• Task instructions:
Without the pictures, write the listing below out again, line for line.

• Input for this task:
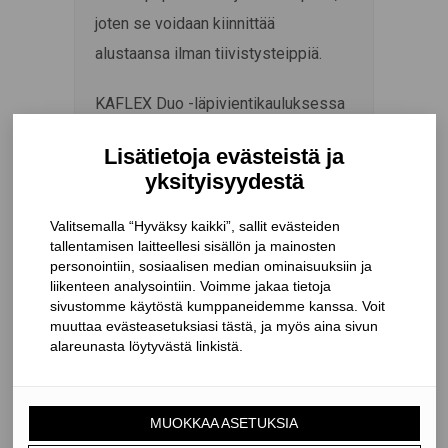
joten se voidaan kiinnittää
alustaansa ilman tiivistysteippiä.
KAFLEX Duo -läpivientikauluksessa
on vedenkestävä Solid -liima. Liima
on läpäissyt sadan vuoden
lämpövanhennuskokeen ja se tarttuu
erittäin hyvin alustaansa.
KAFLEX ja ROFLEX -kauluksia on
saatavana kaikille 4,8 – 320 mm:n
läpimittaisille putkille ja kaapeleille.
Järjestelmä antaa rakenteille
täydellisen suojan ulkoseinän ja
yläpohjan läpivientien kautta tulevaa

• Answer for the task:
joten se voidaan kiinnittää
alustaansa ilman tiivistysteippiä.
KAFLEX Duo -läpivientikauluksessa
on vedenkestävä Solid -liima. Liima
on läpäissyt sadan vuoden
lämpövanhennuskokeen ja se tarttuu
erittäin hyvin alustaansa.
KAFLEX ja ROFLEX -kauluksia on
saatavana kaikille 4,8 – 320 mm:n
läpimittaisille putkille ja kaapeleille.
Järjestelmä antaa rakenteille
täydellisen suojan ulkoseinän ja
yläpohjan läpivientien kautta tulevaa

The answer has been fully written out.